- Born: January 6, 1913 South Pasadena, California
- Died: October 18, 2013 (aged 100) Los Angeles
- Education: University of Southern California, Loyola University Chicago
- Occupation: physician

= Sakaye Shigekawa =

American physician

Sakaye Shigekawa (January 6, 1913 – October 18, 2013) was an American physician who specialized in obstetrics. Born to Japanese-American parents, she was imprisoned and forced to live and work at an internment camp in California, providing medical care to fellow Japanese-American internees during World War II. She completed her training in Chicago before returning to Los Angeles in 1948, where she practiced for more than 50 years.

==Early life==
Shigekawa was born in 1913 in South Pasadena, California. Her father, Tsunetaro Shigekawa, worked as a gardener and a hog farmer, while her mother, Shina (Nagasaki) Shigekawa, was a picture bride; both had migrated to the United States from Shikoku.
She and her twin sister, younger sister, and younger brother grew up in a house on Central Avenue in Los Angeles, in a neighborhood that housed numerous Japanese Americans.
She was inspired to become a physician when her father was hospitalized for pneumonia. After graduating from Jefferson High School, she studied at University of Southern California (USC) and then the Stritch School of Medicine at Loyola University Chicago.
She had wanted to complete her medical degree at USC, but when she applied in 1935 the university did not admit women to the medical program.
She graduated from Loyola in 1940.

==Career==
Shigekawa completed her medical internship at Mercy Hospital in Bay City, Michigan, where she became the second female medical intern.
She began her residency at Los Angeles County Hospital but all of the hospital's Japanese-American staff were dismissed in 1941 in the aftermath of the attack on Pearl Harbor. She then worked briefly at Seaside Memorial Hospital before being forced to move to the Santa Anita Assembly Center, a processing center for the internment of Japanese Americans during World War II, where she was one of seven imprisoned physicians of Japanese background who provided care for 17,000 fellow inmates.
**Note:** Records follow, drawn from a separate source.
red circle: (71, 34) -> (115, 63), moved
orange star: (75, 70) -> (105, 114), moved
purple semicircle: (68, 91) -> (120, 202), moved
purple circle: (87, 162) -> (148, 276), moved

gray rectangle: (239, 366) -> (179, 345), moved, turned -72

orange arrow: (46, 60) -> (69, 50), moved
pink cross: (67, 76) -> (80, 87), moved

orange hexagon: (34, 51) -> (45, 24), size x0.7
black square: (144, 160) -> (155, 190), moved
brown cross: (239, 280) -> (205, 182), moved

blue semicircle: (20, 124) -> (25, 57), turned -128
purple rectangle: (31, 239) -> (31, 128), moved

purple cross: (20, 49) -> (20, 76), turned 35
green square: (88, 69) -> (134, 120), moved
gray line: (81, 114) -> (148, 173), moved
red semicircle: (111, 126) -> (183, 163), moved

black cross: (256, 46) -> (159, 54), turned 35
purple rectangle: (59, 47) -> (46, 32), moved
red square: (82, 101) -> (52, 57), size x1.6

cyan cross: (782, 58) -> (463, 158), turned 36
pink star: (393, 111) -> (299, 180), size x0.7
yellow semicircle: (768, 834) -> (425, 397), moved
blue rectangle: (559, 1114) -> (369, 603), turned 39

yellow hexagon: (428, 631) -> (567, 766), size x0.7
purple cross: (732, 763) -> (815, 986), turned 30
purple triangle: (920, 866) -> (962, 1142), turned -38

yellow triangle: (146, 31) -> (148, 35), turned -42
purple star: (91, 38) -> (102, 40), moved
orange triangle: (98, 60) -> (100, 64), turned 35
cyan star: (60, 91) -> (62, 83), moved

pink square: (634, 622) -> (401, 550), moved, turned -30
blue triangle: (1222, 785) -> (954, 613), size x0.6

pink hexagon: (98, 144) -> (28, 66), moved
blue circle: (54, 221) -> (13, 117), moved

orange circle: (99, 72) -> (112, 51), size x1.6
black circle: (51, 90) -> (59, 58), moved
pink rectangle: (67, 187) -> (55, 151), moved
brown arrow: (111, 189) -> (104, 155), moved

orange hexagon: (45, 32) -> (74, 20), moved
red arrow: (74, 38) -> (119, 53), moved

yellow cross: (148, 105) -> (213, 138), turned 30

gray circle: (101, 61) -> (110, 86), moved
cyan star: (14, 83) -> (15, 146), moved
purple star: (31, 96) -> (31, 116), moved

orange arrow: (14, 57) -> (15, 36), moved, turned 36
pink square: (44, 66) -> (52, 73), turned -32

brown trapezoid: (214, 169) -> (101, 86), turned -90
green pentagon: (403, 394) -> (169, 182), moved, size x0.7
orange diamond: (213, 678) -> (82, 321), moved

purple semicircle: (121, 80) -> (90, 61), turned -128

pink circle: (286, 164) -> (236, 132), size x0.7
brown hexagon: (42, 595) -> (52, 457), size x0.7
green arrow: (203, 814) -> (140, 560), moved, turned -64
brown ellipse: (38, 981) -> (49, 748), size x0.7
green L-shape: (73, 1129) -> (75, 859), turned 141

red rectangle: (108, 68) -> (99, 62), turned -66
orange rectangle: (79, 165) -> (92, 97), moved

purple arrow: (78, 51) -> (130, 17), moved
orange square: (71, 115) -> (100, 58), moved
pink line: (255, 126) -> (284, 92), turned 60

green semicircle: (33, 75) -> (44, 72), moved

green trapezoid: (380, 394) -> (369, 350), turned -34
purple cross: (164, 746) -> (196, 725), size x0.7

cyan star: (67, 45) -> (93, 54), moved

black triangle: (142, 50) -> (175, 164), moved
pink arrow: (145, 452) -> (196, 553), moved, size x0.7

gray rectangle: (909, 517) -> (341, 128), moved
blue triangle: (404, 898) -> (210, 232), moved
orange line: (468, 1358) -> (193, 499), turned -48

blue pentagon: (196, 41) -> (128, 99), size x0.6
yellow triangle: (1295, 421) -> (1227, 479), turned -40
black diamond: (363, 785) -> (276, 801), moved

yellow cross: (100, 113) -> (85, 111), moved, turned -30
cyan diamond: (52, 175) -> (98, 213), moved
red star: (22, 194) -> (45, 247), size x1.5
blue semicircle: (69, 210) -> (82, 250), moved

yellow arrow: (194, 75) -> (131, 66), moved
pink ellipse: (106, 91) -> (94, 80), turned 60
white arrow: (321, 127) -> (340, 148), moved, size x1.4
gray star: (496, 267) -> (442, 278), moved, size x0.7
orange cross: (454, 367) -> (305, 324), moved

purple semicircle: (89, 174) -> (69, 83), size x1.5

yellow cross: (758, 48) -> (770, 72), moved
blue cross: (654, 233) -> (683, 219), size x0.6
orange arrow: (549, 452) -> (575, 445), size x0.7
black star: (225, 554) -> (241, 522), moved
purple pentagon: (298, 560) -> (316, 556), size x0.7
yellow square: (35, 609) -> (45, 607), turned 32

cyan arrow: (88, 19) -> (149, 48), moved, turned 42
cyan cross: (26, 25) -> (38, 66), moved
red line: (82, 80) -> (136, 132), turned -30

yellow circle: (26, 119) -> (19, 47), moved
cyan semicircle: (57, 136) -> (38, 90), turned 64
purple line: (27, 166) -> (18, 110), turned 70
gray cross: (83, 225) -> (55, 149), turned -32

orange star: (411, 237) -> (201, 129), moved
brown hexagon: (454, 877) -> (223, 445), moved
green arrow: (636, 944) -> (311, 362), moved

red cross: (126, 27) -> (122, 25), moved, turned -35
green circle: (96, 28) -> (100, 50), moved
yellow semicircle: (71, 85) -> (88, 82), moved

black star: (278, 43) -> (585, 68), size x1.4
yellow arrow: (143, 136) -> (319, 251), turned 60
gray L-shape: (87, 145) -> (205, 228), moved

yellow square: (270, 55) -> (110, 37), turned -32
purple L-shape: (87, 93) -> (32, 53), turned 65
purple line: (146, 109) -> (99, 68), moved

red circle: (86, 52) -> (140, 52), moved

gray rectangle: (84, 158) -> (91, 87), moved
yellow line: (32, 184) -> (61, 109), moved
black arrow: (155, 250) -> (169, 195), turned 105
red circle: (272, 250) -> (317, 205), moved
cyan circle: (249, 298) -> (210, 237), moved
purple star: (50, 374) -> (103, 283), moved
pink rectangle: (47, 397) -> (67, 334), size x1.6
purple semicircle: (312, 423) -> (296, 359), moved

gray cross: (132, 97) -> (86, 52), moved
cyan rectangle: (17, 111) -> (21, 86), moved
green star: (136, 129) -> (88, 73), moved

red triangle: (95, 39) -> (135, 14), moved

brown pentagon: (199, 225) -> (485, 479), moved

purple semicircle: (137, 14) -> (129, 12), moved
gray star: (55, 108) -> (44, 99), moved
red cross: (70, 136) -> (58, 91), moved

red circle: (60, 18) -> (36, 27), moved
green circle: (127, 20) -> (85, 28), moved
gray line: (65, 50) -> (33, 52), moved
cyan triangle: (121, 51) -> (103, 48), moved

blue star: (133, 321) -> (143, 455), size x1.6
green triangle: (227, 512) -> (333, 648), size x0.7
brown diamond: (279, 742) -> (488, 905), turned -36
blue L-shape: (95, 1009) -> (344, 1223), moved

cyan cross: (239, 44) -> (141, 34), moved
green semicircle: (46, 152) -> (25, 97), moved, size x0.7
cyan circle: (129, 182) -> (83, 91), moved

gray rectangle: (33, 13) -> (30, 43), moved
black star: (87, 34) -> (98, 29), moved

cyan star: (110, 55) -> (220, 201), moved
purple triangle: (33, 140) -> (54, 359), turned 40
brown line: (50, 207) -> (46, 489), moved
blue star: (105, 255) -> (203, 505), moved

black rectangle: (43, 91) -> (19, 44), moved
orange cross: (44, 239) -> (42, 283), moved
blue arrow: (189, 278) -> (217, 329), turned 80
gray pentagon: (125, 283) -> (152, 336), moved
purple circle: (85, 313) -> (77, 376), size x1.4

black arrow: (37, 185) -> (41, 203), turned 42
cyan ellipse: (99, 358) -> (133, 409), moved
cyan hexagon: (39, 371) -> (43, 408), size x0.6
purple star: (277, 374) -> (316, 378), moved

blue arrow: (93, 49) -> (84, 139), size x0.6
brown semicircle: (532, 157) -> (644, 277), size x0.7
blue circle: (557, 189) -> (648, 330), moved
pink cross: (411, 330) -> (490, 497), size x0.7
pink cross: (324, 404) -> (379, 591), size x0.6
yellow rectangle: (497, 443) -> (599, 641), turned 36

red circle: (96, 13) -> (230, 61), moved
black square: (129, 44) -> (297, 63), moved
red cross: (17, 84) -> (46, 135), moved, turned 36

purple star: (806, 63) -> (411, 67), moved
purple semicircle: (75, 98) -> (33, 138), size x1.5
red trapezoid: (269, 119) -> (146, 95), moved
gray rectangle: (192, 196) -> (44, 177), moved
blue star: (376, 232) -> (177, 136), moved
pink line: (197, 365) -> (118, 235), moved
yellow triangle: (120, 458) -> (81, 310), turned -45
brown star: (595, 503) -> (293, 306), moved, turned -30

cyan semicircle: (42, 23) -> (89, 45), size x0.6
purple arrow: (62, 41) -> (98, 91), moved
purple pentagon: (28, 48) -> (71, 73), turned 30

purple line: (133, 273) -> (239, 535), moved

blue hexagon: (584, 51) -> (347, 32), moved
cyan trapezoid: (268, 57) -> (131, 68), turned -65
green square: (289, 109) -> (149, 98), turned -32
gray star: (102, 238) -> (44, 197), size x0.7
Shigekawa was the youngest of the doctors at 29 years old, and the only woman. When she was ordered to move to Wyoming to be interned and work at the Heart Mountain Relocation Center, another internment camp for Japanese Americans, she sent letters to the government saying that she refused to go and that if forced to move there she would not work.
She was subsequently released to live in Chicago, where she finished her residency in obstetrics at Walter Memorial Hospital. She worked at a private practice with another woman physician until 1948, when she returned to Los Angeles.

Shigekawa set up a medical practice on Santa Monica Boulevard in Hollywood in 1949. In the same year, she began working at Queen of Angels Hospital in Los Angeles, where she was the first Japanese-American staff member, and in 1977 she became the first woman to be elected president of the hospital. She worked at her Hollywood practice for more than 50 years, and in 2000 she estimated that throughout her career she had delivered between 20,000 and 30,000 babies.

In 1993, Shigekawa received Loyola University's Stritch Award "for outstanding research or humanitarian contributions in medicine". She served as president of Japanese Community Health Inc. and was a member of the Japanese American Medical Association.

==Death==
Shigekawa died in Los Angeles on October 18, 2013, aged 100.